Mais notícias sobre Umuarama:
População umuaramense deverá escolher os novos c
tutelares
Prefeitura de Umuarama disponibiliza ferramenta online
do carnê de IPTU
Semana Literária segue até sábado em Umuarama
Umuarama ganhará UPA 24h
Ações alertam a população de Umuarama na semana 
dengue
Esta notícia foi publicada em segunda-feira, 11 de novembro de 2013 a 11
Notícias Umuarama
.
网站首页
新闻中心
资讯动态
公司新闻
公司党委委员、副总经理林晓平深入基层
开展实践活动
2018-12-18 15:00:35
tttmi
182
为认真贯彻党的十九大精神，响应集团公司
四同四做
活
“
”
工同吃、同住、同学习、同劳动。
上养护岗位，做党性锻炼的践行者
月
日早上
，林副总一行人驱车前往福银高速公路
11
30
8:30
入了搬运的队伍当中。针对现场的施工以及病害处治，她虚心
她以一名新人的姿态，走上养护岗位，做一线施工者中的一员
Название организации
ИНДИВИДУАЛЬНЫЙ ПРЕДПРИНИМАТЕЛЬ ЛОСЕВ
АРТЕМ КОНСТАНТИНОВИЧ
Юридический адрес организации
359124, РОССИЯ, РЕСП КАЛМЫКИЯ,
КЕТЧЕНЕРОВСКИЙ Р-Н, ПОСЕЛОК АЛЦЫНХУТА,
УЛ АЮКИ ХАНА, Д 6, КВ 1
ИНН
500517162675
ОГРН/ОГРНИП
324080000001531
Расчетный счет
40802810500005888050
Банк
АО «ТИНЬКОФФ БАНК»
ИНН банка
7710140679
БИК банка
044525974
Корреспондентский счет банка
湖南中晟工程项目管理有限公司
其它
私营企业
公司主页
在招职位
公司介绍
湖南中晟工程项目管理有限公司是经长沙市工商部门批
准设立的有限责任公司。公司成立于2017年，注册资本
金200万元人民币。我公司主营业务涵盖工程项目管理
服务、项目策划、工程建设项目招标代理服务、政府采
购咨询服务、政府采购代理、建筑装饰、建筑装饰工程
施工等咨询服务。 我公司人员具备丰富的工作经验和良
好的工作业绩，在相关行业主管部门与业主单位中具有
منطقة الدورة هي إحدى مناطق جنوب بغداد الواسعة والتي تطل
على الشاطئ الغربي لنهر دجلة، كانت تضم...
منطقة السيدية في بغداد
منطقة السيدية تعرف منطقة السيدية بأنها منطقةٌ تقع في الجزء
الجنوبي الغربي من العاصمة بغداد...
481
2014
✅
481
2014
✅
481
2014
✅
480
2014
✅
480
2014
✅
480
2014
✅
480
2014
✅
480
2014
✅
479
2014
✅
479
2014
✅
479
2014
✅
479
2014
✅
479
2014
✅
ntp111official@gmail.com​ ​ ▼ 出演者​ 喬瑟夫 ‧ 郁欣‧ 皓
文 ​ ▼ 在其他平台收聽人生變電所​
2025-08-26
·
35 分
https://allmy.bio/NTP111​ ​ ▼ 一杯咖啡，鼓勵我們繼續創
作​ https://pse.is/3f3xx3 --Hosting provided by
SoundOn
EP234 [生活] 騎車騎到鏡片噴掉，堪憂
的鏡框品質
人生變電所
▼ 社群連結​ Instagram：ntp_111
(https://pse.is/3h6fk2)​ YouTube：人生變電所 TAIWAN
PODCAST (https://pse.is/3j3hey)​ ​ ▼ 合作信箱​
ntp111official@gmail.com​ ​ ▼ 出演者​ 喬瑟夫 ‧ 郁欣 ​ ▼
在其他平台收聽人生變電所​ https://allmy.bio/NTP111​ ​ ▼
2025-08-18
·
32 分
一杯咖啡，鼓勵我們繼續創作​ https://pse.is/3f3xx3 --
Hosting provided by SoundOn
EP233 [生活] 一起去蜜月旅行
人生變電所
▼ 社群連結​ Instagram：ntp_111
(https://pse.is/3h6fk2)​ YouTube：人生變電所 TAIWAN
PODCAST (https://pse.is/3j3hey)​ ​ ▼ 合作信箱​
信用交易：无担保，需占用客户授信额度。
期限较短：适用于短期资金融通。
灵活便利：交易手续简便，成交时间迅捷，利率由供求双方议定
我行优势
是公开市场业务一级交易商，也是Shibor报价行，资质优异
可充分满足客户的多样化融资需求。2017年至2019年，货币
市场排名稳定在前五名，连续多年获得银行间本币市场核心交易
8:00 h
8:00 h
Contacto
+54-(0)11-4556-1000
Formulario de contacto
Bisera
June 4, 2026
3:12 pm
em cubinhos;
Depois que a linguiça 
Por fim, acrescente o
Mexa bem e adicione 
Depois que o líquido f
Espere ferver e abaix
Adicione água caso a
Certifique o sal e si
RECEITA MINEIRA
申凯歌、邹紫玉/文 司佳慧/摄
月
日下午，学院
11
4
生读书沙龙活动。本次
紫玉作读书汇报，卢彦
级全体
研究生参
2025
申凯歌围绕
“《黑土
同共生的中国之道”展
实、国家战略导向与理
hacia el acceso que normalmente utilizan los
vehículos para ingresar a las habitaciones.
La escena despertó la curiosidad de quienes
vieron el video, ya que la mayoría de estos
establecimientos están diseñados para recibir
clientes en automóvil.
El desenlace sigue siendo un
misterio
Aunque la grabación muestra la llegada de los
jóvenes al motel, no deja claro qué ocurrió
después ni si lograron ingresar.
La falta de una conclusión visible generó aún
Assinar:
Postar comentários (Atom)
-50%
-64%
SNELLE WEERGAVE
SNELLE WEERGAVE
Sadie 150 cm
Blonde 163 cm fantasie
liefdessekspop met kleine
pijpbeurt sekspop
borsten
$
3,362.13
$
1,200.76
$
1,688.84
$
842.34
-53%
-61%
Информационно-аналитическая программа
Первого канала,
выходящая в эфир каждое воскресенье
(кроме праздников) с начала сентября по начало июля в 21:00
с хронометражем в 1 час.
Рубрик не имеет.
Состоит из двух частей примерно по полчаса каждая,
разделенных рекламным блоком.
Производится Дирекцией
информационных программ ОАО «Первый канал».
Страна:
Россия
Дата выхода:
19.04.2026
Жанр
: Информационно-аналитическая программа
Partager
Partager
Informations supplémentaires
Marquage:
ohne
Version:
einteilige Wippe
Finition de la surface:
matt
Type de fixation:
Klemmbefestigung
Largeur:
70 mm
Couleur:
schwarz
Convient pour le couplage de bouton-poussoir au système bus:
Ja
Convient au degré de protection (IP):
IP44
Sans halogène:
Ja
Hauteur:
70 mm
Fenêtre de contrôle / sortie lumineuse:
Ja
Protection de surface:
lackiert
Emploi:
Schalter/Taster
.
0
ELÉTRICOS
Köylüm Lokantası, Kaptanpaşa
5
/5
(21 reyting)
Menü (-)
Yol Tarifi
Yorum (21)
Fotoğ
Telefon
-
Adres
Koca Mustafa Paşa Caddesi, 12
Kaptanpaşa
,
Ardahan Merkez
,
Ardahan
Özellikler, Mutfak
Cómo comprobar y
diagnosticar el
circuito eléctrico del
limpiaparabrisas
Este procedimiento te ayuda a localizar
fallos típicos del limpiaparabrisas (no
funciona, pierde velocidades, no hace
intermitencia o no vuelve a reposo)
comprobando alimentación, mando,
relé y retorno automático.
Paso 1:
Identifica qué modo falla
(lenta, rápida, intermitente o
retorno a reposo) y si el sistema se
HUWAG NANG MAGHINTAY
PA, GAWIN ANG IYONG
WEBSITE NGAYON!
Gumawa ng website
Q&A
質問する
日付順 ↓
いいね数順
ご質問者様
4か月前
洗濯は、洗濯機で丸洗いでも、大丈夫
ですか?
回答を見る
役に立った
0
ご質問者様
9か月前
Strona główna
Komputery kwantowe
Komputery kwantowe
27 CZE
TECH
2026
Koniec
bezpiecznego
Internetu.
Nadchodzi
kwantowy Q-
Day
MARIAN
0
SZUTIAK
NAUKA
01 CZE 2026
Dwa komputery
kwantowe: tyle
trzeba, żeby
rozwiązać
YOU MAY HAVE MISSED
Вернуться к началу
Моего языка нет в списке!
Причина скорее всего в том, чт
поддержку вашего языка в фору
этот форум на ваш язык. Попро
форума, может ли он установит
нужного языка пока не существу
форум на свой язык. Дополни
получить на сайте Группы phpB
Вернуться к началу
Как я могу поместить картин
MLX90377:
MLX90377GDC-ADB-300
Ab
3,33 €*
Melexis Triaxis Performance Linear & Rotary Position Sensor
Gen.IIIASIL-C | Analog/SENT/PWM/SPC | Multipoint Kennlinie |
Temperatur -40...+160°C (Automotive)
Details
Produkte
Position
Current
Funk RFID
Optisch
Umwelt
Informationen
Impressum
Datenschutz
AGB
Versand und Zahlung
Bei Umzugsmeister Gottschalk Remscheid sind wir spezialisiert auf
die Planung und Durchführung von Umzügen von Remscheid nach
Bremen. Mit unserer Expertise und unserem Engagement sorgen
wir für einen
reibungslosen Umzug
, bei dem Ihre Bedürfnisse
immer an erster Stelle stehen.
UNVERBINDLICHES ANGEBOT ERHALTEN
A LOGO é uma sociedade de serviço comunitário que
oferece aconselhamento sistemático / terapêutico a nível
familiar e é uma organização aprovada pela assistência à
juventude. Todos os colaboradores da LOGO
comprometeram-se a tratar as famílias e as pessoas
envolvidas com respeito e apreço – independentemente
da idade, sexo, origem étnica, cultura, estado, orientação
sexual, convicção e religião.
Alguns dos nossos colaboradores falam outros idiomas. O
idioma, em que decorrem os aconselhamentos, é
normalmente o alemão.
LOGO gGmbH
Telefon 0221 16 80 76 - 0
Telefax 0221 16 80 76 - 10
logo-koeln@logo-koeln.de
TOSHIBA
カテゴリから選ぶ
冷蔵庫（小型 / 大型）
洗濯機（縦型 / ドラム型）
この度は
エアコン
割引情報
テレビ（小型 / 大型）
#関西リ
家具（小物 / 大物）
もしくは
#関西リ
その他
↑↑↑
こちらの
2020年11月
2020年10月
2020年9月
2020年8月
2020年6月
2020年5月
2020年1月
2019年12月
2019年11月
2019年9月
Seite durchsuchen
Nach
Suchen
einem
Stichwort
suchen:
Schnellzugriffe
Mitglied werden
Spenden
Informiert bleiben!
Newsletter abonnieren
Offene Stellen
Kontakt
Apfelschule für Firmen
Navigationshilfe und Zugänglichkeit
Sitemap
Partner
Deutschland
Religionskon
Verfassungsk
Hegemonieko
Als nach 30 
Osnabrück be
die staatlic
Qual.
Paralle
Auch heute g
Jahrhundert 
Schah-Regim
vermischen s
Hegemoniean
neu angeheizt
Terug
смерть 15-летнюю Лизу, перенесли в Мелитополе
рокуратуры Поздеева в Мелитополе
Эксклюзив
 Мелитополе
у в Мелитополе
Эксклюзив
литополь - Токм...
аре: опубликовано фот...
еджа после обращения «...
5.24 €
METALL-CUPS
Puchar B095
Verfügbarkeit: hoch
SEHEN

----------------------------------------

## Task:
Begin with the line above that has "La escena despertó la curiosidad de quienes" and continue through the line that has "Identifica qué modo falla", setting each one down exactly. Stop there.

## Task output:
La escena despertó la curiosidad de quienes
vieron el video, ya que la mayoría de estos
establecimientos están diseñados para recibir
clientes en automóvil.
El desenlace sigue siendo un
misterio
Aunque la grabación muestra la llegada de los
jóvenes al motel, no deja claro qué ocurrió
después ni si lograron ingresar.
La falta de una conclusión visible generó aún
Assinar:
Postar comentários (Atom)
-50%
-64%
SNELLE WEERGAVE
SNELLE WEERGAVE
Sadie 150 cm
Blonde 163 cm fantasie
liefdessekspop met kleine
pijpbeurt sekspop
borsten
$
3,362.13
$
1,200.76
$
1,688.84
$
842.34
-53%
-61%
Информационно-аналитическая программа
Первого канала,
выходящая в эфир каждое воскресенье
(кроме праздников) с начала сентября по начало июля в 21:00
с хронометражем в 1 час.
Рубрик не имеет.
Состоит из двух частей примерно по полчаса каждая,
разделенных рекламным блоком.
Производится Дирекцией
информационных программ ОАО «Первый канал».
Страна:
Россия
Дата выхода:
19.04.2026
Жанр
: Информационно-аналитическая программа
Partager
Partager
Informations supplémentaires
Marquage:
ohne
Version:
einteilige Wippe
Finition de la surface:
matt
Type de fixation:
Klemmbefestigung
Largeur:
70 mm
Couleur:
schwarz
Convient pour le couplage de bouton-poussoir au système bus:
Ja
Convient au degré de protection (IP):
IP44
Sans halogène:
Ja
Hauteur:
70 mm
Fenêtre de contrôle / sortie lumineuse:
Ja
Protection de surface:
lackiert
Emploi:
Schalter/Taster
.
0
ELÉTRICOS
Köylüm Lokantası, Kaptanpaşa
5
/5
(21 reyting)
Menü (-)
Yol Tarifi
Yorum (21)
Fotoğ
Telefon
-
Adres
Koca Mustafa Paşa Caddesi, 12
Kaptanpaşa
,
Ardahan Merkez
,
Ardahan
Özellikler, Mutfak
Cómo comprobar y
diagnosticar el
circuito eléctrico del
limpiaparabrisas
Este procedimiento te ayuda a localizar
fallos típicos del limpiaparabrisas (no
funciona, pierde velocidades, no hace
intermitencia o no vuelve a reposo)
comprobando alimentación, mando,
relé y retorno automático.
Paso 1:
Identifica qué modo falla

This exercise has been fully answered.